**Activity:** Beginning with the line that holds "Wzór wniosku można" in the data below, give again every line through the one that holds "0472 849 755", exactly as written.

[Dataset entries]
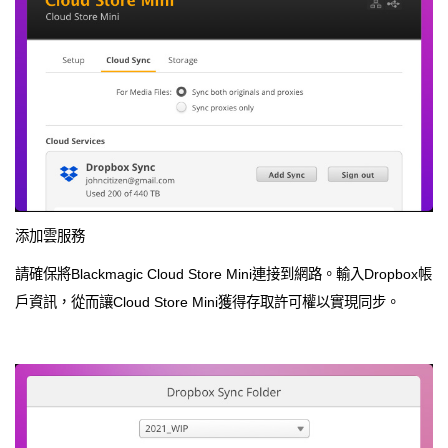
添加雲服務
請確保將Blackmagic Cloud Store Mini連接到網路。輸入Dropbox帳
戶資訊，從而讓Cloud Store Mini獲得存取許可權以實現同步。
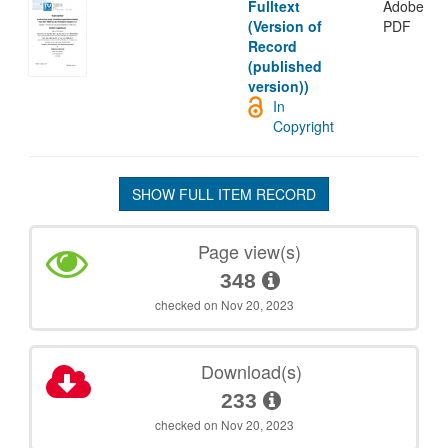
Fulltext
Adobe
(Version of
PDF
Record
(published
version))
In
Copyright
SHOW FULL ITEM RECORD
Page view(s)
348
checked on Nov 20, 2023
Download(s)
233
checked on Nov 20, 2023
--
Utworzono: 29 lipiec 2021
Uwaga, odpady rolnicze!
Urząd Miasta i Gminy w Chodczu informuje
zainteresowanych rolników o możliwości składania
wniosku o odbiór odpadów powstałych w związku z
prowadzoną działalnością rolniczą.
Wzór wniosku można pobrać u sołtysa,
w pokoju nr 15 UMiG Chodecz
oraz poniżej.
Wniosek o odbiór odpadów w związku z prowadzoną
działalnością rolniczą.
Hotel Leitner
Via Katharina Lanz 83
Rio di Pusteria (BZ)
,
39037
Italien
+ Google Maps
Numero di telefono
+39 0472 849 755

**Output below:**
Wzór wniosku można pobrać u sołtysa,
w pokoju nr 15 UMiG Chodecz
oraz poniżej.
Wniosek o odbiór odpadów w związku z prowadzoną
działalnością rolniczą.
Hotel Leitner
Via Katharina Lanz 83
Rio di Pusteria (BZ)
,
39037
Italien
+ Google Maps
Numero di telefono
+39 0472 849 755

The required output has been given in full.